- _Recorded data_
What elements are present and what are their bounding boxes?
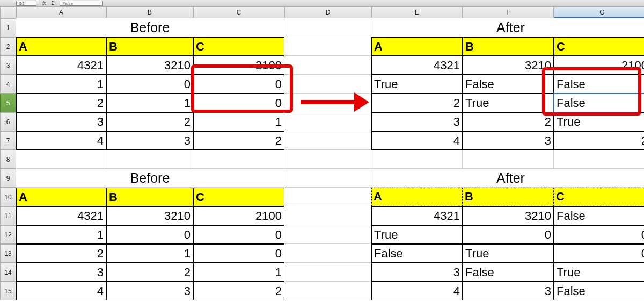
cell-D9[interactable] — [284, 169, 371, 188]
row-header-9[interactable]: 9 — [0, 169, 16, 188]
cell-D7[interactable] — [284, 131, 371, 150]
hdr-E-2[interactable]: A — [371, 188, 463, 206]
cell-C7[interactable]: 2 — [193, 131, 284, 150]
row-header-14[interactable]: 14 — [0, 263, 16, 282]
col-header-F[interactable]: F — [463, 6, 554, 18]
cell-E15[interactable]: 4 — [371, 282, 463, 300]
col-header-D[interactable]: D — [284, 6, 371, 18]
cell-A8[interactable] — [16, 150, 106, 169]
cell-C13[interactable]: 0 — [193, 244, 284, 263]
col-header-A[interactable]: A — [16, 6, 106, 18]
cell-B6[interactable]: 2 — [106, 112, 193, 131]
cell-F11[interactable]: 3210 — [463, 206, 554, 225]
cell-G13[interactable]: 0 — [554, 244, 644, 263]
cell-E7[interactable]: 4 — [371, 131, 463, 150]
cell-F4[interactable]: False — [463, 75, 554, 94]
cell-G12[interactable]: 0 — [554, 225, 644, 244]
cell-A14[interactable]: 3 — [16, 263, 106, 282]
row-header-3[interactable]: 3 — [0, 56, 16, 75]
cell-E4[interactable]: True — [371, 75, 463, 94]
cell-G8[interactable] — [554, 150, 644, 169]
cell-G15[interactable]: False — [554, 282, 644, 300]
cell-G6[interactable]: True — [554, 112, 644, 131]
cell-F15[interactable]: 3 — [463, 282, 554, 300]
row-header-15[interactable]: 15 — [0, 282, 16, 300]
formula-input[interactable]: False — [60, 1, 103, 6]
cell-B4[interactable]: 0 — [106, 75, 193, 94]
cell-E11[interactable]: 4321 — [371, 206, 463, 225]
cell-B3[interactable]: 3210 — [106, 56, 193, 75]
cell-F7[interactable]: 3 — [463, 131, 554, 150]
sigma-icon[interactable]: Σ — [51, 0, 54, 6]
cell-B8[interactable] — [106, 150, 193, 169]
cell-B5[interactable]: 1 — [106, 94, 193, 112]
row-header-11[interactable]: 11 — [0, 206, 16, 225]
cell-A13[interactable]: 2 — [16, 244, 106, 263]
cell-G4[interactable]: False — [554, 75, 644, 94]
cell-A11[interactable]: 4321 — [16, 206, 106, 225]
cell-A15[interactable]: 4 — [16, 282, 106, 300]
row-header-4[interactable]: 4 — [0, 75, 16, 94]
hdr-E-1[interactable]: A — [371, 37, 463, 56]
cell-E13[interactable]: False — [371, 244, 463, 263]
hdr-A-1[interactable]: A — [16, 37, 106, 56]
cell-E14[interactable]: 3 — [371, 263, 463, 282]
col-header-E[interactable]: E — [371, 6, 463, 18]
cell-C14[interactable]: 1 — [193, 263, 284, 282]
cell-C4[interactable]: 0 — [193, 75, 284, 94]
cell-E3[interactable]: 4321 — [371, 56, 463, 75]
cell-B7[interactable]: 3 — [106, 131, 193, 150]
cell-C15[interactable]: 2 — [193, 282, 284, 300]
title-after-2[interactable]: After — [371, 169, 644, 188]
hdr-C-1[interactable]: C — [193, 37, 284, 56]
row-header-6[interactable]: 6 — [0, 112, 16, 131]
cell-A6[interactable]: 3 — [16, 112, 106, 131]
cell-D2[interactable] — [284, 37, 371, 56]
hdr-G-2[interactable]: C — [554, 188, 644, 206]
cell-F13[interactable]: True — [463, 244, 554, 263]
cell-B13[interactable]: 1 — [106, 244, 193, 263]
cell-F14[interactable]: False — [463, 263, 554, 282]
cell-G3[interactable]: 2100 — [554, 56, 644, 75]
cell-F8[interactable] — [463, 150, 554, 169]
row-header-13[interactable]: 13 — [0, 244, 16, 263]
row-header-8[interactable]: 8 — [0, 150, 16, 169]
cell-D12[interactable] — [284, 225, 371, 244]
hdr-C-2[interactable]: C — [193, 188, 284, 206]
cell-D11[interactable] — [284, 206, 371, 225]
cell-E6[interactable]: 3 — [371, 112, 463, 131]
cell-D5[interactable] — [284, 94, 371, 112]
cell-A3[interactable]: 4321 — [16, 56, 106, 75]
row-header-5[interactable]: 5 — [0, 94, 16, 112]
hdr-B-1[interactable]: B — [106, 37, 193, 56]
corner-cell[interactable] — [0, 6, 16, 18]
col-header-G[interactable]: G — [554, 6, 644, 18]
cell-A12[interactable]: 1 — [16, 225, 106, 244]
hdr-G-1[interactable]: C — [554, 37, 644, 56]
cell-D3[interactable] — [284, 56, 371, 75]
hdr-B-2[interactable]: B — [106, 188, 193, 206]
cell-G14[interactable]: True — [554, 263, 644, 282]
row-header-10[interactable]: 10 — [0, 188, 16, 206]
cell-C5[interactable]: 0 — [193, 94, 284, 112]
cell-A4[interactable]: 1 — [16, 75, 106, 94]
cell-B15[interactable]: 3 — [106, 282, 193, 300]
hdr-A-2[interactable]: A — [16, 188, 106, 206]
title-after-1[interactable]: After — [371, 18, 644, 37]
hdr-F-1[interactable]: B — [463, 37, 554, 56]
title-before-2[interactable]: Before — [16, 169, 284, 188]
cell-A5[interactable]: 2 — [16, 94, 106, 112]
cell-F5[interactable]: True — [463, 94, 554, 112]
title-before-1[interactable]: Before — [16, 18, 284, 37]
cell-C3[interactable]: 2100 — [193, 56, 284, 75]
cell-E8[interactable] — [371, 150, 463, 169]
name-box[interactable]: G3 — [16, 1, 36, 6]
col-header-C[interactable]: C — [193, 6, 284, 18]
cell-D15[interactable] — [284, 282, 371, 300]
cell-D1[interactable] — [284, 18, 371, 37]
cell-D6[interactable] — [284, 112, 371, 131]
col-header-B[interactable]: B — [106, 6, 193, 18]
row-header-7[interactable]: 7 — [0, 131, 16, 150]
cell-E5[interactable]: 2 — [371, 94, 463, 112]
cell-B14[interactable]: 2 — [106, 263, 193, 282]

- _WHAT IS REQUIRED_
The expected answer is one number: how many lines above contain "True".

- _YOUR SOLUTION_
5